You can write your answers to the questions in a markdown cell like this

# Section 5 — Supervised learning (20%)

Build a simple predictive model to predict dissolution (`Diss_30min`) from formulation inputs.

## Tasks

1. Define:
   - `X` = inputs (same as Section 4)
   - `y` = `Diss_30min`

2. Split data into training and test sets (e.g., 80/20).

3. Train two models:
   - Linear regression
   - Random forest regression (or another model of your choice)

4. Evaluate test performance using:
   - MAE
   - RMSE
   - Comparing the scores to just predicting the mean of the dataset

6. Plot **predicted vs observed** for the test set.

## Questions

**Q9 (10%)** How well can dissolution be predicted from the available inputs? Does your model beat just predicting the mean of the dataset? Discuss limitations.

**Q10 (10%)** Which features appear important (if your model provides feature importance or coefficients)?

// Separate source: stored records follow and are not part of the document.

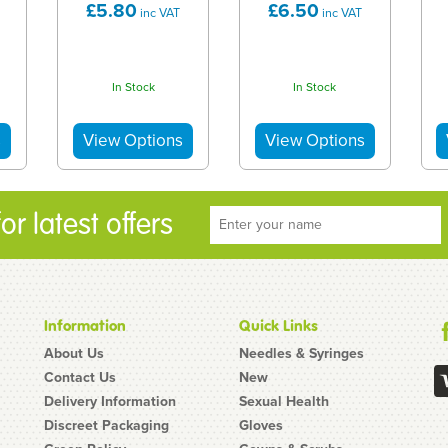
£5.80
£6.50
inc VAT
inc VAT
In Stock
In Stock
r latest offers
Information
Quick Links
About Us
Needles & Syringes
Contact Us
New
Delivery Information
Sexual Health
Discreet Packaging
Gloves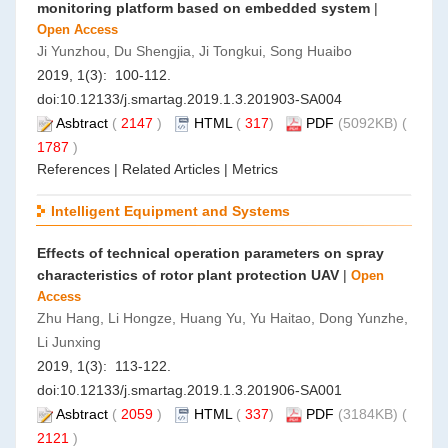
monitoring platform based on embedded system
|
Open Access
Ji Yunzhou, Du Shengjia, Ji Tongkui, Song Huaibo
2019, 1(3): 100-112.
doi:
10.12133/j.smartag.2019.1.3.201903-SA004
Asbtract
(
2147
)
HTML
(
317
)
PDF
(5092KB) (
1787
)
References
|
Related Articles
|
Metrics
Intelligent Equipment and Systems
Effects of technical operation parameters on spray
characteristics of rotor plant protection UAV
|
Open
Access
Zhu Hang, Li Hongze, Huang Yu, Yu Haitao, Dong Yunzhe,
Li Junxing
2019, 1(3): 113-122.
doi:
10.12133/j.smartag.2019.1.3.201906-SA001
Asbtract
(
2059
)
HTML
(
337
)
PDF
(3184KB) (
2121
)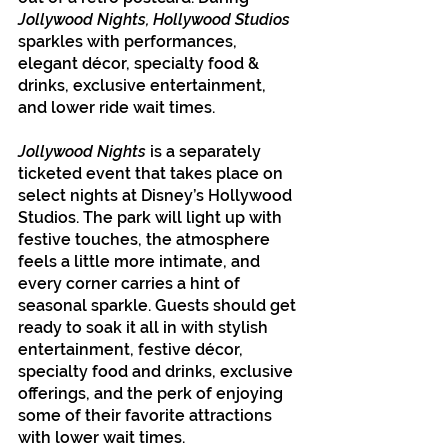
Jollywood Nights, Hollywood Studios
sparkles with performances, 
elegant décor, specialty food & 
drinks, exclusive entertainment, 
and lower ride wait times.
Jollywood Nights
 is a separately 
ticketed event that takes place on 
select nights at Disney’s Hollywood 
Studios. The park will light up with 
festive touches, the atmosphere 
feels a little more intimate, and 
every corner carries a hint of 
seasonal sparkle. Guests should get 
ready to soak it all in with stylish 
entertainment, festive décor, 
specialty food and drinks, exclusive 
offerings, and the perk of enjoying 
some of their favorite attractions 
with lower wait times.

Do they make formulation sense?


In [3]:
# Your code for Section 5 goes here


You can write your answers to the questions in a markdown cell like this

# Your code for Section 5 goes here



# Section 6 — Summary & recommendations (10%)

**Q11 (10%)** Write ~5 sentences summarising:

- key EDA findings
- key statistical results (include p-values where relevant)
- PCA/clustering findings
- model performance (include at least one metric)
- two practical recommendations for formulation development


---

## Academic integrity reminder

Use of AI tools is recommended for debugging/syntax, but make sure you check you understand code you are running before submitting. Your analysis and interpretations should be (at least mostly!) your own.